## Task instructions:
Match on the string "rule" in the entries below and return every matching line.

## Record set:
******

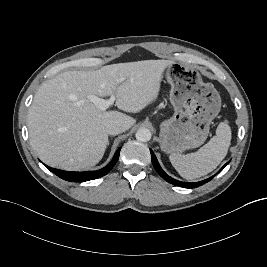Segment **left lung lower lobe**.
<instances>
[{"instance_id": "obj_1", "label": "left lung lower lobe", "mask_w": 267, "mask_h": 267, "mask_svg": "<svg viewBox=\"0 0 267 267\" xmlns=\"http://www.w3.org/2000/svg\"><path fill=\"white\" fill-rule=\"evenodd\" d=\"M150 152H151V160H152V163H153V166L155 168V170L160 174V176L165 179L167 182L173 184V185H176V186H180V187H184V188H196V187H199L203 184H205L206 182H209L214 176L208 178V179H205L203 181H199V182H193V183H187V182H181V181H178V180H175L173 178H171L170 176H168L164 171L163 169L161 168V166L159 165L158 161H157V158L155 156V154L153 153V151L150 149ZM229 162H227L222 168L221 170L228 164ZM220 170V171H221ZM219 171V172H220Z\"/></svg>"}]
</instances>
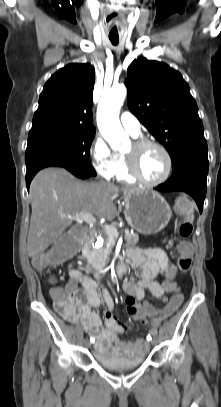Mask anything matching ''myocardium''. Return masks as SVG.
<instances>
[{"label": "myocardium", "instance_id": "myocardium-1", "mask_svg": "<svg viewBox=\"0 0 221 407\" xmlns=\"http://www.w3.org/2000/svg\"><path fill=\"white\" fill-rule=\"evenodd\" d=\"M135 152L132 154H124L126 167L129 175L136 181L148 185V186H158L165 183L172 175L173 172V159L168 151V149L159 142L149 140V139H137L133 143ZM157 148L159 149L166 157L167 160V170L165 175L159 180H148L140 172L138 168L137 156L138 153L147 149V148Z\"/></svg>", "mask_w": 221, "mask_h": 407}]
</instances>
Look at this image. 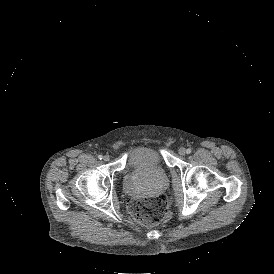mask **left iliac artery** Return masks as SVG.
Returning a JSON list of instances; mask_svg holds the SVG:
<instances>
[{"label": "left iliac artery", "instance_id": "left-iliac-artery-1", "mask_svg": "<svg viewBox=\"0 0 274 274\" xmlns=\"http://www.w3.org/2000/svg\"><path fill=\"white\" fill-rule=\"evenodd\" d=\"M191 151H192V150H191L190 148H188V149L186 150V153H187V154H190Z\"/></svg>", "mask_w": 274, "mask_h": 274}]
</instances>
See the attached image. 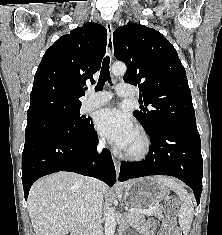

******

## Response:
[{"instance_id": "obj_1", "label": "left lung lower lobe", "mask_w": 267, "mask_h": 267, "mask_svg": "<svg viewBox=\"0 0 267 267\" xmlns=\"http://www.w3.org/2000/svg\"><path fill=\"white\" fill-rule=\"evenodd\" d=\"M150 152H151V160H152V163H153V166L155 168V170L160 174V176L165 179L167 182L173 184V185H176V186H180V187H184V188H196V187H199L203 184H205L206 182H209L214 176L208 178V179H205L203 181H199V182H193V183H187V182H181V181H178V180H175L173 178H171L170 176H168L164 171L163 169L161 168V166L159 165L158 161H157V158L155 156V154L153 153V151L150 149ZM229 162H227L222 168L221 170L228 164ZM220 170V171H221ZM219 171V172H220Z\"/></svg>"}]
[{"label": "myocardium", "instance_id": "myocardium-1", "mask_svg": "<svg viewBox=\"0 0 221 407\" xmlns=\"http://www.w3.org/2000/svg\"><path fill=\"white\" fill-rule=\"evenodd\" d=\"M135 152L132 154H124L126 167L129 175L136 181L148 185V186H158L165 183L172 175L173 172V159L168 151V149L159 142L149 140V139H137L133 143ZM157 148L159 149L166 157L167 160V170L165 175L159 180H148L140 172L138 168L137 156L138 153L147 149V148Z\"/></svg>", "mask_w": 221, "mask_h": 407}]
[{"label": "left iliac artery", "instance_id": "left-iliac-artery-1", "mask_svg": "<svg viewBox=\"0 0 274 274\" xmlns=\"http://www.w3.org/2000/svg\"><path fill=\"white\" fill-rule=\"evenodd\" d=\"M191 151H192V150H191L190 148H188V149L186 150V153H187V154H190Z\"/></svg>", "mask_w": 274, "mask_h": 274}]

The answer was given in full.